Note that reductions should be fully "scalarized", so I never expect tensor loads having to deal with reductions

mlir/lib/Dialect/SparseTensor/Utils/Merger.cpp
1041

why is this commented out? do we need some verification on the value of the third parameter?

1043

This probably should become getRegion() when you rebase with some recent changes in MLIR core

mlir/test/Dialect/SparseTensor/roundtrip.mlir
292 ↗(On Diff #447687)

change seems unrelated to this revision

mlir/test/Dialect/SparseTensor/sparse_kernels.mlir
58 ↗(On Diff #447687)

why do we have changes in the original reductions?

mlir/test/Integration/Dialect/SparseTensor/CPU/sparse_out_reduction.mlir
1 ↗(On Diff #447687)

The changes in this file merely seem to increase coverage of existing reductions, but they could be done in their own revision, since it is unrelated to this change.

15 ↗(On Diff #447687)

note that this is a DCSC if you want to use the standard naming (you can rename the one above to DCSR then to be consistent)

78 ↗(On Diff #447687)

maybe redprod1 and redprod2, or otherwise redprodDCSR and redprocDCSC?

165 ↗(On Diff #447687)

you will need to release smr and smc as well!
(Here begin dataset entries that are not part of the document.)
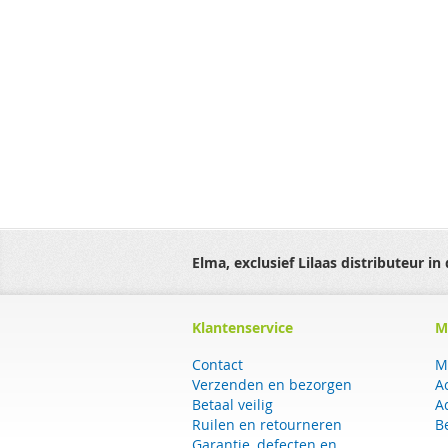
Elma, exclusief Lilaas distributeur in
Klantenservice
M
Contact
M
Verzenden en bezorgen
A
Betaal veilig
A
Ruilen en retourneren
B
Garantie, defecten en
mlir/test/Integration/Dialect/SparseTensor/CPU/sparse_reduce_custom.mlir
51

although I of course applaud composing the new feature with other features in our tests, I would expect that for simplicity you also have one integration test that just introduces the new sparse_tensor.reduce, without using the binary or unary ops also

mlir/unittests/Dialect/SparseTensor/MergerTest.cpp
264

Should this not be in the binary section?!

I think the confusion is because some other tags are misplaced here ;-)

aartbik added inline comments.Aug 9 2022, 5:16 PM
mlir/lib/Dialect/SparseTensor/Transforms/Sparsification.cpp
1053

I think you will only need to change the code slightly in this file at *two* places.

(1) At this point (start of a scalarized reduction), when you are in a custom reduction, don't call genTensorLoad, but initialize the "load" Value with the identity value provided by the sparse_tensor.reduce third parameter.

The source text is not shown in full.